Pies in Brighton

Culinary discovery of the weekend was Pokeno Pies in Gardner Street, Brighton. Lovely modern, airy shop with excellent beef and mustard pies (also haddock and fennel, which Jane had, and chicken and leek for my mother in law).

Quick, friendly service with a huge chunk of mash and mushy peas. Lovely.

British and European attitudes

From the BBC.

Compare:

EU countries have come under pressure to control fuel costs amid a clamour for action from hauliers, farmers and motoring groups.

The French government announced a package of measures on Tuesday designed to ease the situation for farmers.
They will be offered tax breaks and refunds on fuel worth about 30m euros ($36.6m; €20.2m).

“The rise in fuel prices penalises farms, which cannot always pass the cost on,” Prime Minister Dominique de Villepin told a meeting of farmers in Rennes.
“We must help them.”
Similar financial assistance was announced for hauliers on Monday.
Farmers unions have said that they would study any government proposals before deciding whether to step up direct action.

With:

The British government has ruled out any direct action over fuel costs.

Chancellor Gordon Brown ruled out cuts to fuel duties, instead urging Opec members to boost production and invest in new refineries.

I’m with the British on this one.

Ashes news

A good day for England in the cricket, and the Ashes inch even closer.
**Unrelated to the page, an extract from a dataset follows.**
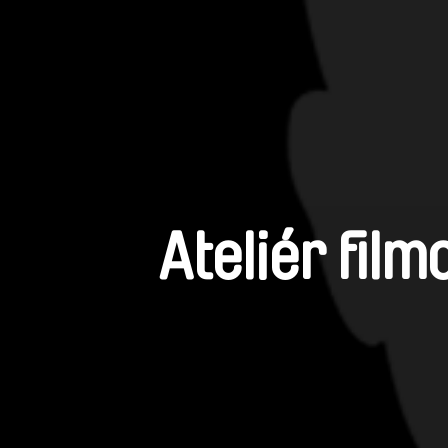
Ateliér fil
BBC sport has the details, in a story that includes the first non-US use of ‘storied’ (meaning lots of tales rather than lots of floors) I can remember seeing.

Disastrous

The Washington Post reports that five out of eight leaders of FEMA (the emergency management agency that had such a triumph in New Orleans) had “virtually no experience” in disaster management when they were appointed.

This is – like so much about this Administration – astonishing but not surprising. The political appointment is so widespread in America, and so ill-managed in this administration, that there’s a wearying inevitability about the FEMA acting leader (the now-disgraced Michael Brown) and two of his senior officers having had ties to the Bush election campaign.
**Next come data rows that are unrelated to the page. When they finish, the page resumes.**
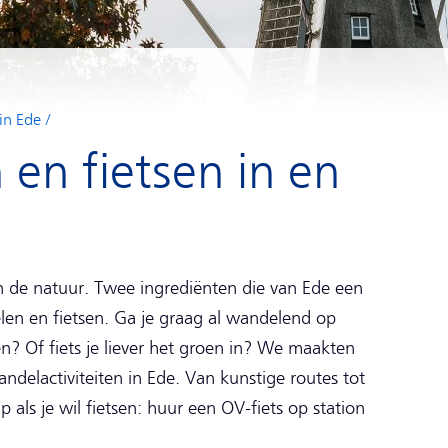
in Ede
en fietsen in en
in de natuur. Twee ingrediënten die van Ede een
en en fietsen. Ga je graag al wandelend op
? Of fiets je liever het groen in? We maakten
wandelactiviteiten in Ede. Van kunstige routes tot
 als je wil fietsen: huur een OV-fiets op station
The alternative system, of life-term senior officials appointed through a career structure, has been around in the UK since the Northcote-Trevelyan report of 1854. It’s not perfect – it’s conservative, slow-moving and generally resistant to reform – but it does produce experts and permit expertise to flourish. It can, on its day, even produce a radical and innovative appointment.

The quick-change act at the top of most American governmental organisations must surely lead to demotivation and confusion in the lower reaches of the organisation. The British civil service may be frustrating, but if I were picking someone to lead on civil contingencies, I’d rather have Sir Humphrey Appleby than some random Muppet.